Thursday, 8 May 2014

Resume Teori Kognitif

Buku               :   “Psikolinguistik Pembelajaran Bahasa Arab”
Pengarang       :   Prof. Dr. Abdul Aziz bin Ibrahim el-Ushaili
Penerjemah     :   H. M. Jailani Musni, Lc. MA.
Penerbit          :   Humaniora Press
Tebal               :   153 Halaman
1.      Teori Kognitif dan Hipotesis Universal Dalam Pemerolehan Bahasa
Menurut Noam Chomsky, bahasa adalah sistem kaidah yang sangat dalam dan rumit. Dengan kedalaman dan kerumitannya itu, bahasa mengajak seseorang untuk memahami kalimat-kalimat dalam jumlah yang tidak terbatas, walau pun belum pernah ia mendengar atau menggunakan kalimat itu aebelumnya. Sedangkan dalam grammar atau tata bahasa-dalam metode ini-bukanlah mempelajari sekelompok contoh-contoh kalimat dari suatu bahasa. Grammar merupakan sistem yang berdiri sendiri di dalam akal si penutur bahasa yang diperolehnya semasa kecil. Dalam hal ini, fungsi teori bahasa adalah menyingkap tentang sistem ini yang dinamakannya kompetensi bahasa, lawan dari performansi bahasa.
Pandangan Chomsky ini tidak berarti hanya menolak karakteristik bahasa dan cara menganalisis kaum strukturis dalam hal penafsiran bahasa. Tetapi, Chomsky juga menolak semua teori dan pandangan yang berhubungan dengan teori structural. Mereka menolak semua teori yang digunakan untuk melihat karakteristik bahasa, metode analisis yang digunakan, penafsiran cara pemerolehannya, termasuk cara mempelajari dan mengajarkannya.
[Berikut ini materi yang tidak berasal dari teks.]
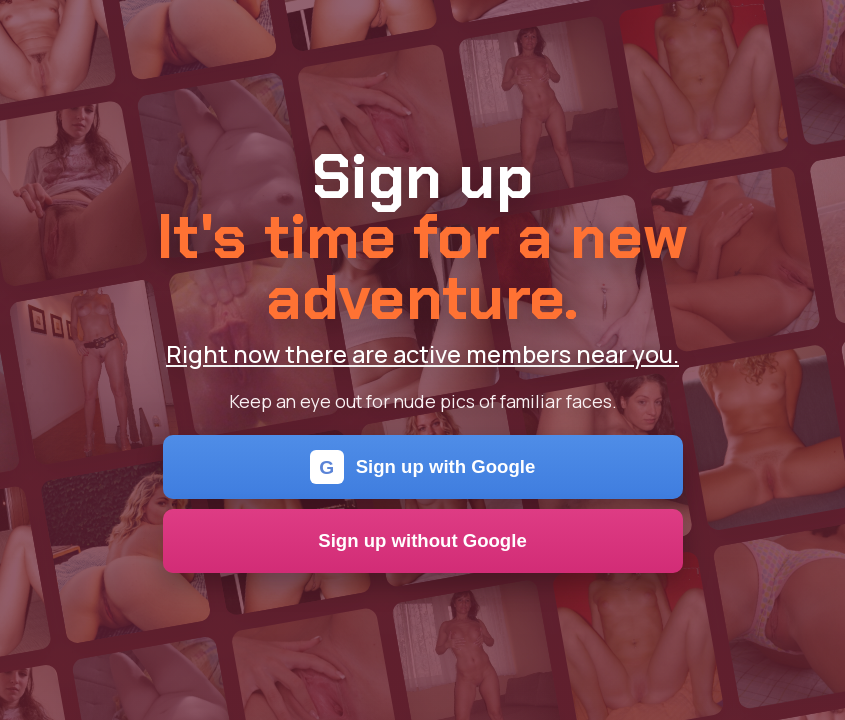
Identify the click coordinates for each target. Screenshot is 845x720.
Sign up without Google (422, 540)
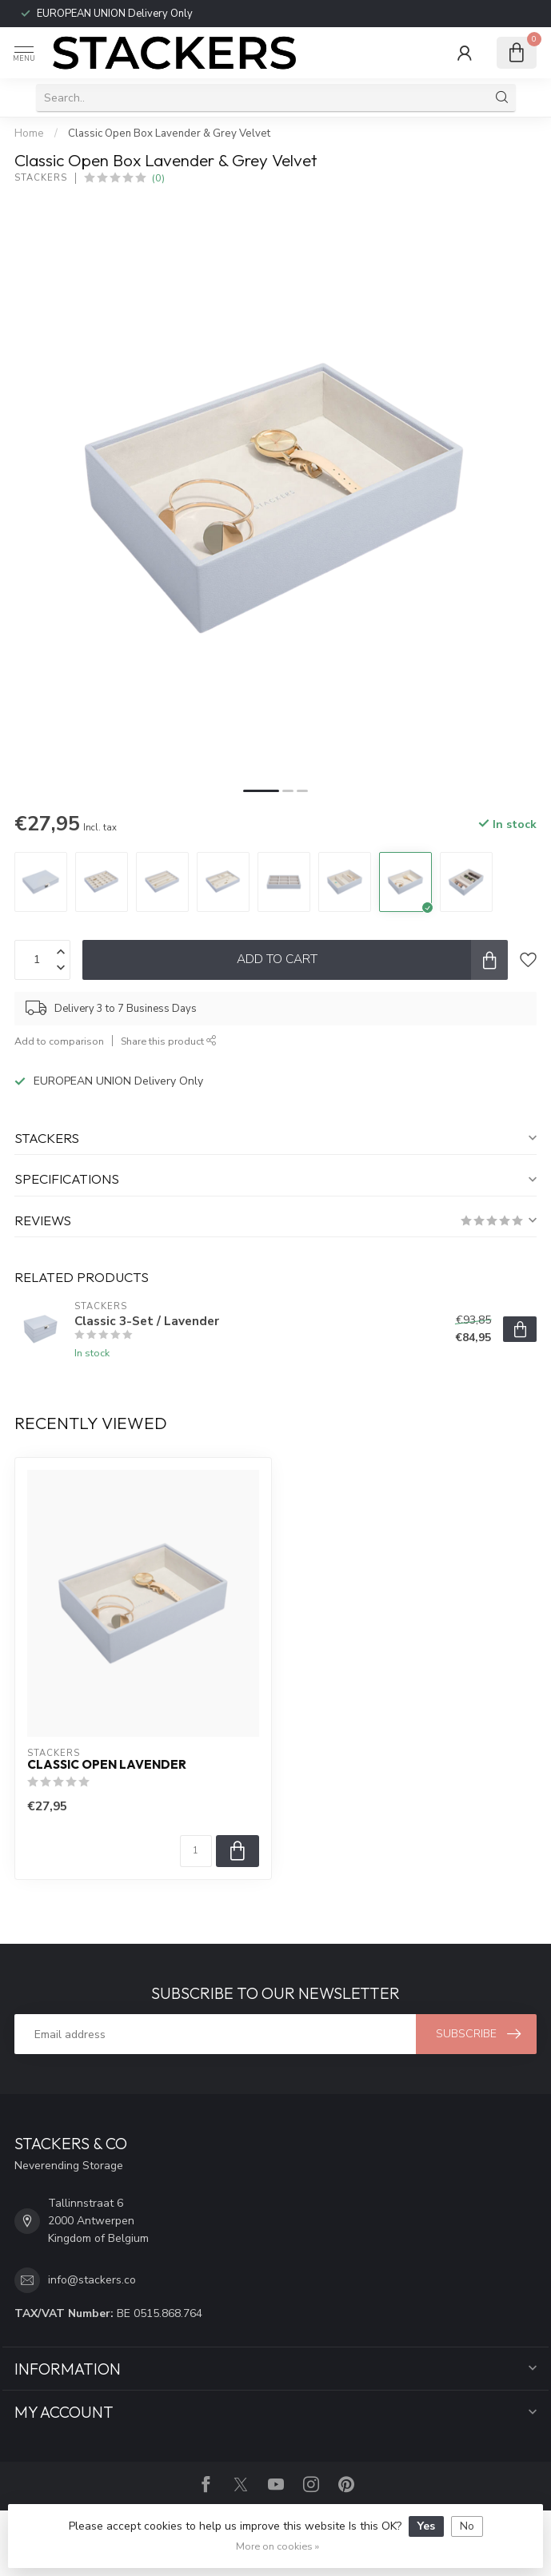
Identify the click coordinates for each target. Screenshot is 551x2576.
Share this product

Pembicaraan tentang hipotesis universal dalam pemerolehan bahasa (the universal hypothesis in language acquisition)-bahasa ibu atau bahasa kedua-sebenarnya adalah pembicaraan tentang faktor-faktor internal, seperti factor kodrati atau bawaan lahir, factor kognitif, dan factor-faktor lainnya, lawan dari faktor-faktor eksternal, seperti input bahasa. Para pendukung hipotesis ini memandang bahwa input bahasa, baik sendirian maupun didukung oleh faktor-faktor kognitif nonlinguistic-tidak akan cukup untukl menafsirkan pemerolehan bahasa. Mereka juga menegaskan peranan utama bagi pembawaan bahasa (fitrah lughawiah) dan kaiidah universal.
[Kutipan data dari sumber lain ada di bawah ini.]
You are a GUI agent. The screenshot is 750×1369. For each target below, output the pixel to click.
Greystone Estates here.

Berdasarkan fakta-fakta ini, Chomsky berkesimpulan bahwa harus ada dasar-dasar atau asas-asas kognisi bahasa yang mengontrol pemerolehan bahasa ini. Dengan begitu, pemerolehan bahasa akan berjalan dengan baik dan teratur, yang tidak diperlukan oleh manusia, tetapi hanya dalam batas minimal dari input bahasa dan dalam batas kecerdasan yang minimal pula. Asas-asas ini-seperti yang Chomsky katakana-hendaknya universal; artinya sesuatu yang umum bagi semua orang atau semua bangsa di dunia. Chomsky menambahkan bahwa penutur bahasa-dengan bantuan kaidah universal ini, dan dengan jumlah input bahasa yang terbatas-akan mampu membuat kalimat bahasa itu dalam jumlah yang tidak terbatas. Ia juga dapat menentukan benar salahnya kalimat tersebut. Chomsky tidak saja menekankan pentingnya hubungan antara kaidah-universal dan pemerolehan bahasa ibu tetapi ia juga menganggap sangat penting. Alasannya, itulah salah satunya solusi terhadap apa yang ia namakan sebagai problematika-logika (logical problem) dalam pemerolehan bahasa.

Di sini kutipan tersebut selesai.